Advisory board extends grant for behavioral health group home
Officials with Bert Nash Community Mental Health Center and Douglas County say a transitional group home planned for the proposed behavioral health campus is moving forward after two recent decisions.
The transitional group home was to be part of an $11 million behavioral health campus funded through the Proposition 1 ballot question, which voters rejected in May. The campus was planned for the 1000 block of West Second Street just north of the Bert Nash headquarters. Matt Faulk, Bert Nash housing program director, said the group home was to provide temporary housing for people transitioning from a behavioral health crisis.
In December 2017, the Lawrence Affordable Housing Advisory Board recommended that a $495,000 grant be awarded to Bert Nash for the construction of the group home. The advisory board makes recommendations to the Lawrence City Commission about how the money collected from the city’s 0.05 cent affordable housing sales tax should be allocated. On July 9, the board agreed to extend the availability of that grant through Oct. 31, Faulk said.
“We have to finalize a contract by the end of October to receive the grant,” he said. “The city has sent us the contract, and we’re working on it. I fully intend to have our draft of the contract back to them by the end of August.”
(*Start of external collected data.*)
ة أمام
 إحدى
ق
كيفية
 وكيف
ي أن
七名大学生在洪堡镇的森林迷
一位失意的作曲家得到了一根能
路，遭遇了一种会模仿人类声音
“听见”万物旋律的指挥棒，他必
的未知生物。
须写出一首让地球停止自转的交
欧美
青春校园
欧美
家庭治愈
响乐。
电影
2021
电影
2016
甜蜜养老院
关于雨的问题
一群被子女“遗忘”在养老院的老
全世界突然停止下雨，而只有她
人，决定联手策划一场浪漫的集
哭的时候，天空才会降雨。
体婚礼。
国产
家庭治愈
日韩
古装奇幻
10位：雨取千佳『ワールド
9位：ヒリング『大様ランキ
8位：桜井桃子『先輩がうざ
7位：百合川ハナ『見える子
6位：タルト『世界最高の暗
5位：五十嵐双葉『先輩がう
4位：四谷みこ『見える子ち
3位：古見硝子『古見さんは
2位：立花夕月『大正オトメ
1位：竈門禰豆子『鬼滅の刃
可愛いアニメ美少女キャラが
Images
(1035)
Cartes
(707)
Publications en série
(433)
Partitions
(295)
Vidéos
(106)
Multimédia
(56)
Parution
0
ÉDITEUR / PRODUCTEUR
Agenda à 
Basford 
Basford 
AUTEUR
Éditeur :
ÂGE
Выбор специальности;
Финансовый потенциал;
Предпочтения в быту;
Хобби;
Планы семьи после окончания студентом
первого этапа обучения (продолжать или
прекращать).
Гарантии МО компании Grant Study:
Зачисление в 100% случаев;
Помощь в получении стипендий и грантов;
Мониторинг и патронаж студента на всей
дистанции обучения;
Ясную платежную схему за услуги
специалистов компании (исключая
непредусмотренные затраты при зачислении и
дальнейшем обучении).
The advisory board’s decision came after the Douglas County Commission agreed earlier on July 9 to make $400,000 available in 2019 for the construction of the proposed transitional group home, said Jill Jolicoeur, assistant to the Douglas County administrator. She and Faulk said the County Commission’s decision was crucial in the Affordable Housing Advisory Board’s extending the $495,000 grant for the transitional group home and not reallocating the money for other projects.
“The affordable housing grant was contingent on Bert Nash securing the remainder of the funds to build the home,” Faulk said. “The county’s stepping up was huge in the advisory board’s decision.”
The $995,000 now available is about $200,000 less than Treanor Architects estimates it will cost to construct the group home, Faulk said. To make up the gap, the Bert Nash board of directors has been asked to consider the use of endowment funds for the project, he said.
A second funding option could be an affordable housing grant through the Federal Home Loan Bank in Topeka, Faulk said.
“I’m very confident we would get a high score on our application when it’s submitted next spring,” he said.
Jolicoeur said a third alternative would be to scale back the group home to cut costs. As currently envisioned, the home would provide transitional housing for 10 to 12 residents who were moving out of a behavioral health crisis.
The only such housing now available in Douglas County is the eight-bed Bridges program that Bert Nash offers, Faulk said. Bert Nash also partners with the Lawrence Community Shelter, but that has challenges because that setting is not specifically designed for those recovering from behavioral health crisis. By contrast, Bert Nash would provide professional around-the-clock staffing to help group home residents to re-integrate into the community, he said.
The County Commission also envisioned that an eight- to 10-unit apartment complex would join the group home on the campus. Shannon Oury, Lawrence-Douglas County Housing Authority executive director, said the apartments would provide long-term housing for those with persistent behavioral health issues.
Construction of the apartment complex wasn’t dependent on passage of Proposition 1. Oury said she always intended to build the apartments with $2 million that the Housing Authority saved from the efficient administration of previous U.S. Department of Housing and Urban Development grants.
Oury told the Journal-World previously that she was completing paperwork needed to get HUD approval to use the money on the apartments and hoped to break ground in January 2019.